As well as threatening endangered marine and other wildlife, there are literally islands of junk floating in the world’s major oceans.

All of this junk is man-made and there is no apparent reason why it should not have been disposed of properly in the first place.

But it is what it is.

The late Ian Kiernan OAM, through his Clean Up Australia campaign, showed the world that people care for their environment, with millions of volunteers on hand every year on Clean Up Australia Day.

Now another volunteer is starting her own campaign on Bronte Beach.

Emma Finnerty, an active volunteer surf lifesaver for the Bronte Surf Club, has made a resolution to complete a rubbish clean-up along the beach at the end of every surf patrol.

“It’s a small step to try and make a difference for our beaches and our community,” Ms Finnerty said.

“The local parkies and the council are doing a great job, but with the number of beachgoers over the recent holiday period, everyone needed to step in and lend a hand.”

Ms Finnerty wants to encourage other clubs to band together and show they care for their local beaches, and has received support from her local patrol captains. She also hopes to receive support from the local Nipper movement.
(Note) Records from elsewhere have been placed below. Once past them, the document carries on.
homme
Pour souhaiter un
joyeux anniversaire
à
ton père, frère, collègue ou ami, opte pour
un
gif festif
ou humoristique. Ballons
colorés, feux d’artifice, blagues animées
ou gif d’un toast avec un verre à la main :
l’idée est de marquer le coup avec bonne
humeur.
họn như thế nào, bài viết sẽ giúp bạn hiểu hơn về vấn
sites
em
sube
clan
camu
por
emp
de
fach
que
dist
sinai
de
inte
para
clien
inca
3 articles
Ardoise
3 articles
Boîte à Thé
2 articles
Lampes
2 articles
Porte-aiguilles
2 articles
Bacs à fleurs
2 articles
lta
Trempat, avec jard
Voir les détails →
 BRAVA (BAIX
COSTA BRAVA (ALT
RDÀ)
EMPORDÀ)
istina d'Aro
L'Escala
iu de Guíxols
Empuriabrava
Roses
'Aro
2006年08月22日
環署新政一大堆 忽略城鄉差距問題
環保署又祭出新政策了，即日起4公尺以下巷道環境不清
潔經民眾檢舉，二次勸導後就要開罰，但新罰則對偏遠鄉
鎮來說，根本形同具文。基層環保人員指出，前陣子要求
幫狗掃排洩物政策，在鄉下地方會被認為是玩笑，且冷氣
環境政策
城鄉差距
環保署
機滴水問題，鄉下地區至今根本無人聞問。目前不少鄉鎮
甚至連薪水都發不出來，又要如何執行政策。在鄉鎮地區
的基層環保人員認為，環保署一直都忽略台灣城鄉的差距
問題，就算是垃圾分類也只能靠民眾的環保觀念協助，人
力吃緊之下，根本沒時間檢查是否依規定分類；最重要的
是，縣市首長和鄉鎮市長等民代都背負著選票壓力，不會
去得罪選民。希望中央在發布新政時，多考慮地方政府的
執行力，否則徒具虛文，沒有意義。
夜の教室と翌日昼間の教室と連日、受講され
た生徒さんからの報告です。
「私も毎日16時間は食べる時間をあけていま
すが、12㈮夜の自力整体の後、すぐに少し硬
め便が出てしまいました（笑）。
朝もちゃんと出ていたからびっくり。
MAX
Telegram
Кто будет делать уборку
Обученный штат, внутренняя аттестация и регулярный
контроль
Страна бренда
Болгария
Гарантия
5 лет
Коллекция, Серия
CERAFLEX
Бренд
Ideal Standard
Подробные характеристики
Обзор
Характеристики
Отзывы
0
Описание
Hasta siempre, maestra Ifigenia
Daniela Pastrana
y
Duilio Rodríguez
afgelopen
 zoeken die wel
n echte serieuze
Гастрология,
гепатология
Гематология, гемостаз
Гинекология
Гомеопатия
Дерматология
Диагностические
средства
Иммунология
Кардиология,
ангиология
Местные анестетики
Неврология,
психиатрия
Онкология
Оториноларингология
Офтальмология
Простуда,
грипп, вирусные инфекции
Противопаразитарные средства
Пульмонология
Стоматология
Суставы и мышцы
By doing this, she believes it will encourage beachgoers to be more aware of the rubbish left behind on a summer’s day and hopes that they will get the message and take their rubbish with them.

“Watching our volunteer lifesavers comb the beach at the end of the day will be a powerful reminder to be responsible for our impact on the environment,” Ms Finnerty said.

“It would be great to get some promotion to get the other clubs on board and send a compelling message to the community that it shouldn’t be anyone’s job to pick up after others.

“It is commonplace to see committed ocean lovers heading back from the shoreline with fists full of rubbish. No one wants to go for a swim at Bronte pool and have to navigate past plastic bottles and coffee cups strewn across the ground or floating in the water.”

Ms Finnerty also provided some insights from the Environmental Protection Authority into what drives littering behaviour:

• The more litter about, the more people are inclined to litter – “So removing a solitary piece of litter is an important step to avoid the problem getting worse.”

• The more convenient the bin placement, the less people will be inclined to litter – “That said, who else has seen litter shoved in the bushes less than two metres from a bin?”

• Areas out of public view or alleyways collect litter – “This explains all the rubbish in the Bronte Cutting.”

• The more community involvement and social engagement, the more effective the strategy – “Get involved and remind people to be considerate.”